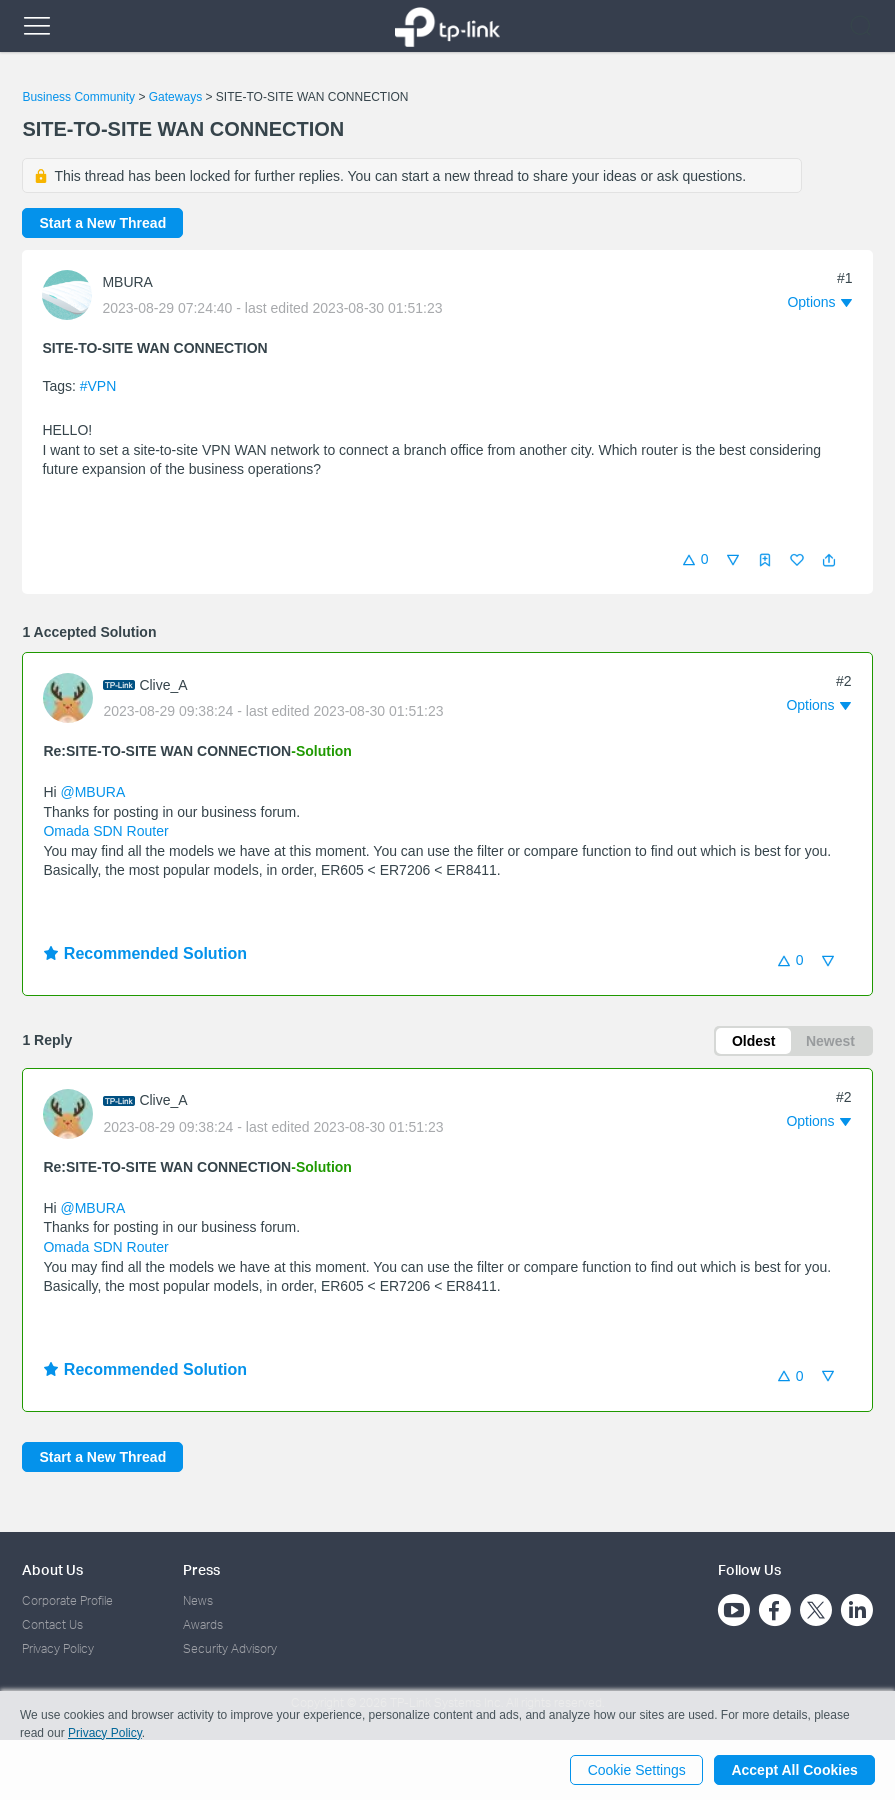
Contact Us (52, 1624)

--

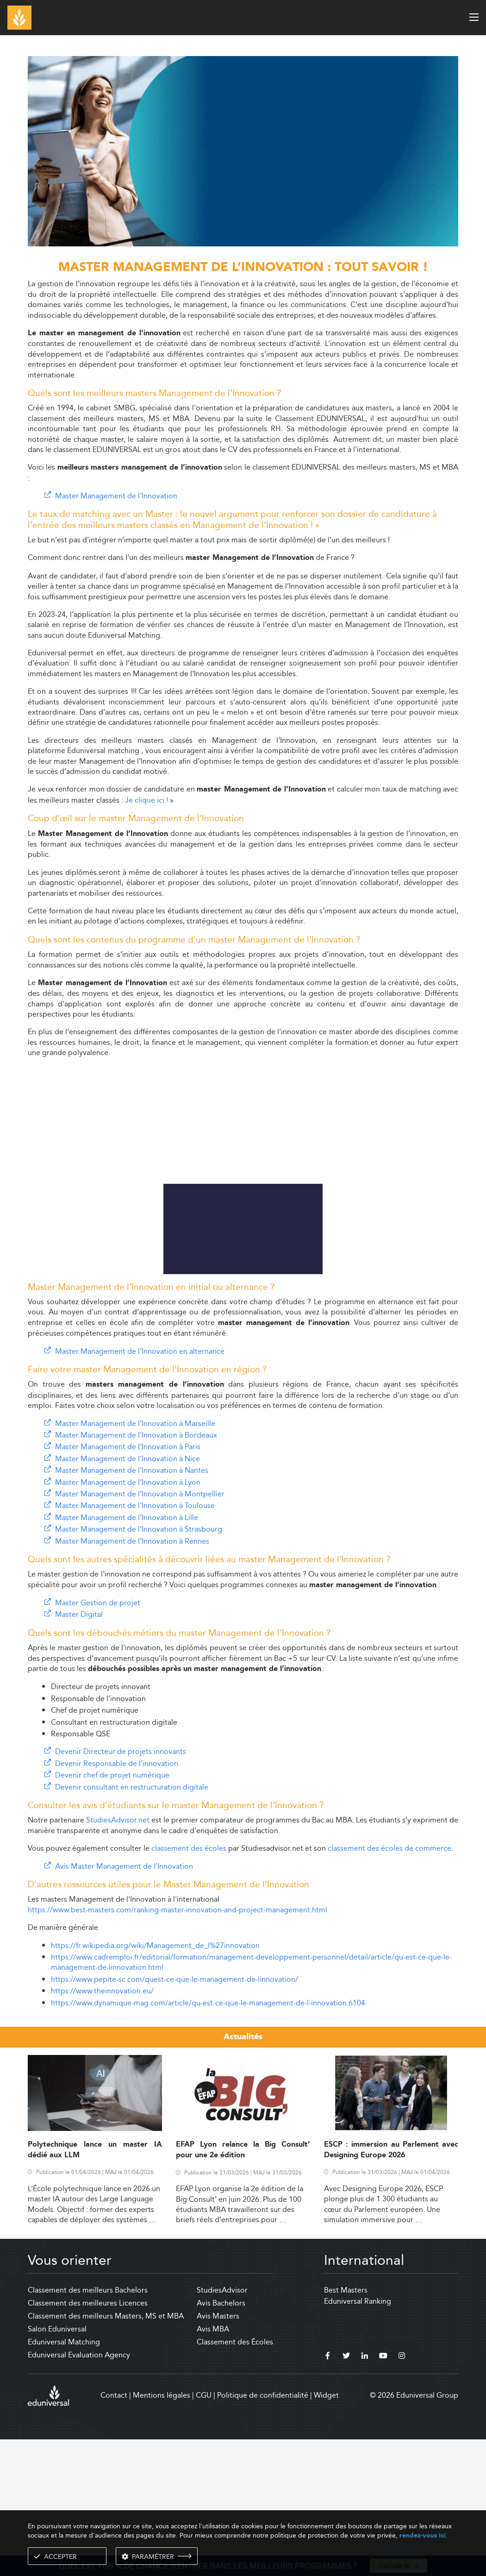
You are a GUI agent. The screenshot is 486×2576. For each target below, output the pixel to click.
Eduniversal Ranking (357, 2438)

==

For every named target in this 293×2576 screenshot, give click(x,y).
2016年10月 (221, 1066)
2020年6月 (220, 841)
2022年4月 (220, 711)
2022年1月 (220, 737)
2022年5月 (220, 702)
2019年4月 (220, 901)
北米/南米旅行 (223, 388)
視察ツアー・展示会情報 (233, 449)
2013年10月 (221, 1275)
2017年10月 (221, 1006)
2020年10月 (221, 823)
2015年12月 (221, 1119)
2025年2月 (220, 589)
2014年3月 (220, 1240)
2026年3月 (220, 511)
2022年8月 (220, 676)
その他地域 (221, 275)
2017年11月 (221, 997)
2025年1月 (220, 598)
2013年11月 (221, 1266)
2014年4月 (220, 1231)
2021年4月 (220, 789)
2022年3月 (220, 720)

Work task
The lines above, starting at the one with "2025年2月 (220, 589)" and ending at the one with "2022年3月 (220, 720)", are the only ones to return, exactly as written.

Answer to this task
2025年2月 (220, 589)
2014年3月 (220, 1240)
2026年3月 (220, 511)
2022年8月 (220, 676)
その他地域 (221, 275)
2017年11月 (221, 997)
2025年1月 (220, 598)
2013年11月 (221, 1266)
2014年4月 (220, 1231)
2021年4月 (220, 789)
2022年3月 (220, 720)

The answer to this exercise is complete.